Albino Spider’s Ancestor

(this is the text accompanying this video)

I was much smaller when I was young. And I had eight legs, and clever claws, and teeth. I gave up all those things, for the chance to be big, but I did not lose the fear that comes from being very small.

I was born in a library. Libraries are safe and quiet and beautiful but even in the safest places an albino spider is easy lunch. I hid often in the valleys of books, and I learned from my hiding places that I had an ancestor who was as large as people.

People are never eaten. Their homes aren’t torn apart by enormous oblivious faces who have the NERVE to thrash and cry.

(I promise that I have never wanted to frighten you.)

I read that I had an ancestor who was as big as people, but I did not read her history carefully.

Arachne had made a bet with a god, or had shamed a god, or lost a contest or won… either way I knew a contest was involved, and I knew the god’s name.

It is easy to find contact information in libraries.  🙂

I reached out to Athena and explained that I wanted a chance to regain what my ancestor had lost.

…she laughed at me.

“Why would I enter a contest with you?
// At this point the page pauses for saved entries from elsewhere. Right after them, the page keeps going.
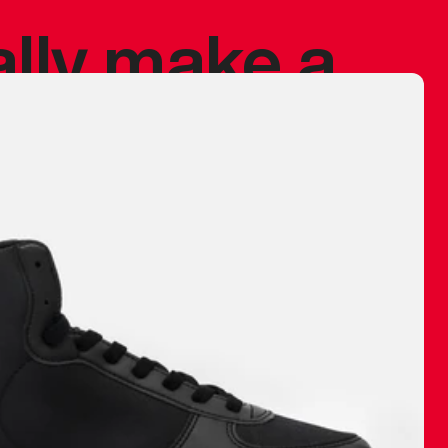
ally make a
 made before.
 materials are
journey and
eciate.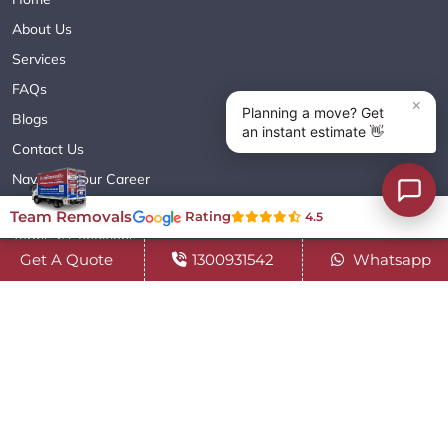
About Us
Services
FAQs
Blogs
Contact Us
Navigate Your Career
Sitemap XML
Team Removals
Rating
4.5
Terms & Conditions
Get A Quote
1300931542
Whatsapp
Privacy Policy
Copyright© 2018 - 2026 TEAM REMOVALS AUSTRALIA PTY LTD
( ABN 60627083416 ) | All Rights Reserved.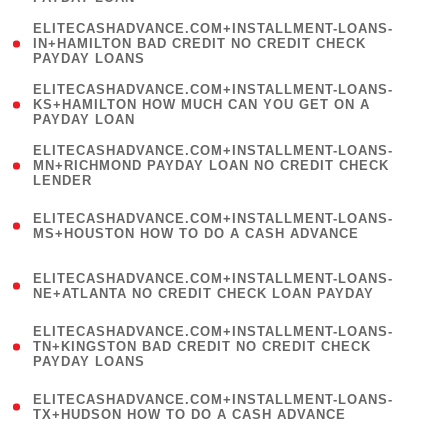
)
(
ELITECASHADVANCE.COM+INSTALLMENT-LOANS-
1
IN+HAMILTON BAD CREDIT NO CREDIT CHECK
PAYDAY LOANS
)
(
ELITECASHADVANCE.COM+INSTALLMENT-LOANS-
1
KS+HAMILTON HOW MUCH CAN YOU GET ON A
PAYDAY LOAN
)
(
ELITECASHADVANCE.COM+INSTALLMENT-LOANS-
1
MN+RICHMOND PAYDAY LOAN NO CREDIT CHECK
LENDER
)
(
ELITECASHADVANCE.COM+INSTALLMENT-LOANS-
1
MS+HOUSTON HOW TO DO A CASH ADVANCE
)
(
ELITECASHADVANCE.COM+INSTALLMENT-LOANS-
1
NE+ATLANTA NO CREDIT CHECK LOAN PAYDAY
)
(
ELITECASHADVANCE.COM+INSTALLMENT-LOANS-
1
TN+KINGSTON BAD CREDIT NO CREDIT CHECK
PAYDAY LOANS
)
(
ELITECASHADVANCE.COM+INSTALLMENT-LOANS-
1
TX+HUDSON HOW TO DO A CASH ADVANCE
)
(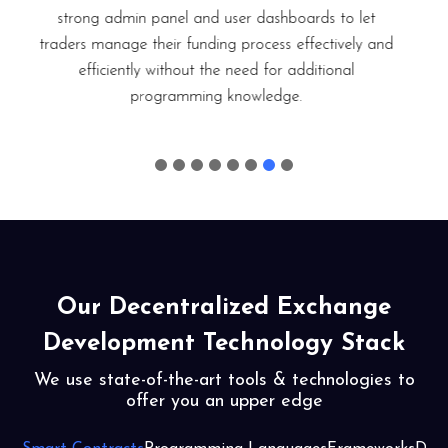
occur is documented and saved in the database.
Deposits and withdrawals are explicitly saved for any
potential future use. Data that is accidentally deleted
can be recovered easily using the backup option.
Our Decentralized Exchange
Development Technology Stack
We use state-of-the-art tools & technologies to
offer you an upper edge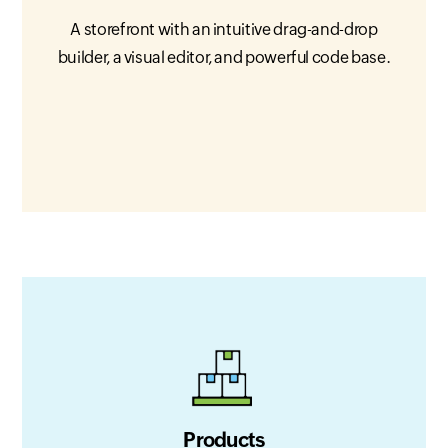
A storefront with an intuitive drag-and-drop
builder, a visual editor, and powerful code base.
Products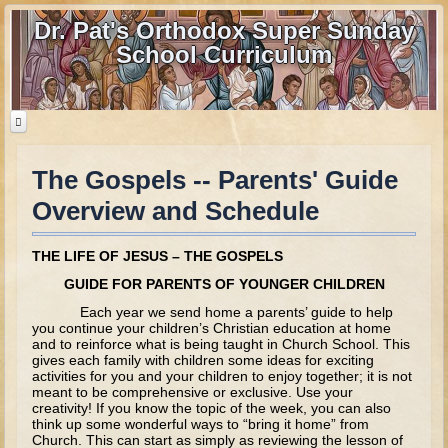
Dr. Pat's Orthodox Super Sunday
School Curriculum
The Gospels -- Parents' Guide
Home
Overview and Schedule
Home - informational page
Download Files
THE LIFE OF JESUS – THE GOSPELS
Contact us
GUIDE FOR PARENTS OF YOUNGER CHILDREN
Each year we send home a parents’ guide to help
Old Testament
you continue your children’s Christian education at home
and to reinforce what is being taught in Church School. This
gives each family with children some ideas for exciting
Parent Guide
activities for you and your children to enjoy together; it is not
meant to be comprehensive or exclusive. Use your
Parents' Guide Calendar and Overview
creativity! If you know the topic of the week, you can also
think up some wonderful ways to “bring it home” from
Creation
Church. This can start as simply as reviewing the lesson of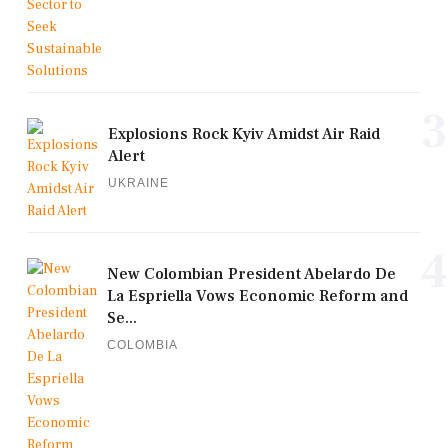
3
Explosions Rock Kyiv Amidst Air Raid
Alert
UKRAINE
4
New Colombian President Abelardo De
La Espriella Vows Economic Reform and
Se...
COLOMBIA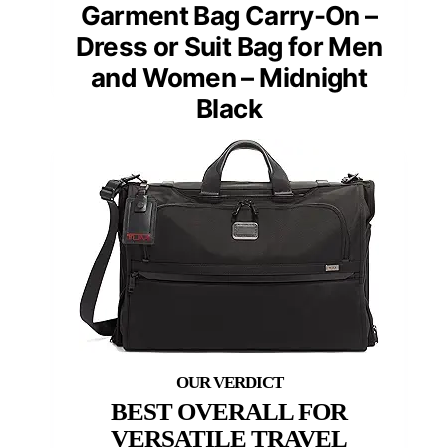
Garment Bag Carry-On –
Dress or Suit Bag for Men
and Women – Midnight
Black
BEST OVERALL FOR
VERSATILE TRAVEL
You have nothing I want.”

But I had fury. I was small, and because I was small I was constantly afraid. I had been nearly swatted just for using the computer to find her. I had escaped the jaws of a cat only days before our meeting. I could not count the number of times my home was displaced! And after, my name cursed as though I wanted my work broken against your skin!

(it does upset me, by the way, when my work is broken against your face. Not for the work I must put in rebuilding, but for the assumption that I was deliberately cruel.)

Athena tried to speak over me. She had fury, too. The fury of a god no longer worshiped but I would not relent because I had something more.

“I have forgiveness.  It’s locked deep inside my heart, but if you will contest with me, you might just win my forgiveness.”

She had never known forgiveness, and so she agreed to my terms.

I was born in a library, and cleverness is born there, too. I knew that this egotistical god would not accept defeat from a spider. If I created something more beautiful than this goddess of crafting beauty, she would find some way to make it my defeat.  So I bet Athena that even a god could not be a worse weaver than a scared albino spider tucked into the corner of a library.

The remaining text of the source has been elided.